ARLINGTON, Virginia — The airfield that launched the B-29 bombers that dropped the atomic bombs on Japan in World War II is being partially refurbished for use as a divert field and refueling point for Marine Corps aircraft in training events.
The United States has “opened up a long-term contract to be able to utilize the north [air]field” on Tinian, agreed to with a 40-year deal with the Commonwealth of the Northern Mariana Islands to use the north airfield on Tinian, said Col. Robert Brodie, commander of 31st Marine Expeditionary Unit (MEU), speaking April 23 to the Potomac Institute in Arlington of the MEU’s recent patrol in the western Pacific in early 2019.
One of the coral runways of the airfield will be improved, Brodie said. That runway currently is in condition to receive KC-130 aerial refueling/transport aircraft, but “it isn’t user-friendly for a lot of jet airplanes,” said Brodie, an F/A-18 Hornet pilot.
The runway refurbishment is expected to cost $20 million.
The Mariana Islands and Guam are becoming increasingly important to the upcoming move of thousands of Marines and Sailors from Okinawa to Guam, forces who will need combat training sites for maintaining readiness.
Brodie took the opportunity to look at potential beach landing sites and live-fire training sites. He noted that two new hangars for aircraft have been built at Andersen Air Force Base on Guam for Marine Corps aircraft.
The 31st MEU was heavily involved in relief efforts in Tinian after Typhoon Mangkhut swept through the Marianas in mid-September 2018, when the rooves of most buildings on Tinian were destroyed. The MEU’s Marines and the Sailors spent a month on Tinian rebuilding and relieving the suffering of the island’s 2,500 residents.
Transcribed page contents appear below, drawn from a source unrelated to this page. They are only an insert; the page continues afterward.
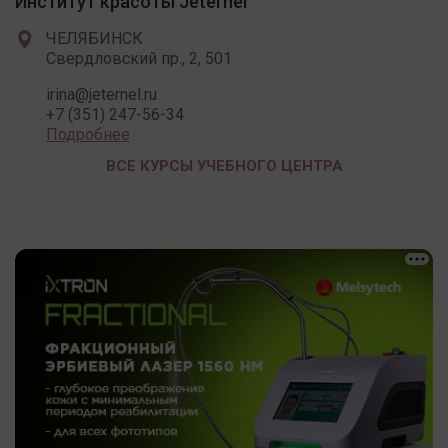
Институт красоты Jeternel
ЧЕЛЯБИНСК
Свердловский пр., 2, 501
irina@jeternel.ru
+7 (351) 247-56-34
Подробнее
ВСЕ КУРСЫ УЧЕБНОГО ЦЕНТРА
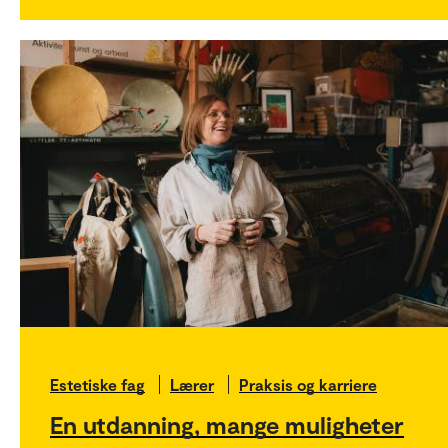
Estetiske fag
Lærer
Praksis og karriere
En utdanning, mange muligheter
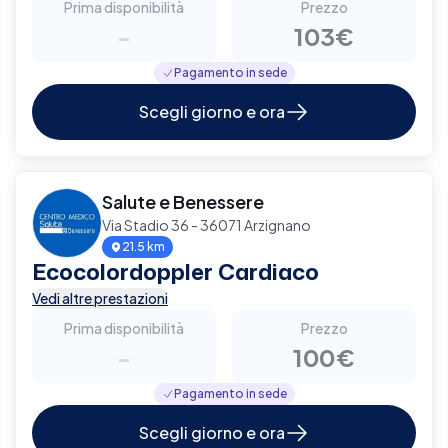
Prima disponibilità
Prezzo
-
103€
Pagamento in sede
Scegli giorno e ora
Salute e Benessere
Via Stadio 36 - 36071 Arzignano
21.5 km
Ecocolordoppler Cardiaco
Vedi altre prestazioni
Prima disponibilità
Prezzo
-
100€
Pagamento in sede
Scegli giorno e ora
Brodie said the Marines and Sailors were gratified by the opportunity to help fellow American citizens, telling the islanders, “We’re here to support America!”
He said Tinian’s mayor has asked for a Marine Corps recruiter to come to the island to “focus their high school kids” on considering service in the Corps.
“I can’t tell you what a good feeling it is to have a great relationship with the leadership of the Northern Marianas,” Brodie said. “What I think that is going to directly contribute to the Marine Corps in our path forward as we start to move forces down there.”